How are they going to do the bird? This was the question on the lips of my colleagues when I told them I was going to see a stage production of Kes.

Based on the well-known novel by Barry Hines, and made famous by director Ken Loach back in 1969, Kes is the moving tale of a miner's son whose mundane life is transformed when he adopts an injured kestrel.

Billy Casper, played by Kieran Burke, is a disaffected 15-year-old living on a soulless Barnsley estate, who lives his life divided between this world and a world of his own.

Billy is just weeks away from leaving school - a school that offers him nothing but playground fights and contempt from his teachers.

Home is no better. His mum hardly notices him and he's bullied by his brother.

But then he finds a fledgling kestrel and, for the first time in his life, feels his imagination gripped.

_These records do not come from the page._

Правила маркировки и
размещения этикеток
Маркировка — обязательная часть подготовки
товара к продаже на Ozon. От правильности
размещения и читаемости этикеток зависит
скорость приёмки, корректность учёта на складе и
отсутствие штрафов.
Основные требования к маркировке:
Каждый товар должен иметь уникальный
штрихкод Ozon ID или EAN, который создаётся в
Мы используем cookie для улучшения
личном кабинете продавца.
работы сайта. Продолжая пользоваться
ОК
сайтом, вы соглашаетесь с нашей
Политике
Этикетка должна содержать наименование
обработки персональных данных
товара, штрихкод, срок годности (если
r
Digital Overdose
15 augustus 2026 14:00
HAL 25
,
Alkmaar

With infinite patience - and a book on falconry nicked from a local bookstore - he starts to train the bird.

There's no boy-and-his-pet sentimentality here: the relationship between Kes the bird and the puny, taciturn Billy is one of kinship and full of wary respect, between two wild creatures.

When Kes for the first time flies free and returns to Billy's wrist, the sense of exhilaration is overwhelming.

Adapted by Lawrence Till and directed by Clair Polkey, this New Venture Theatre Youth production is beautifully orchestrated and well worth seeing - then you'll find out how they did the bird.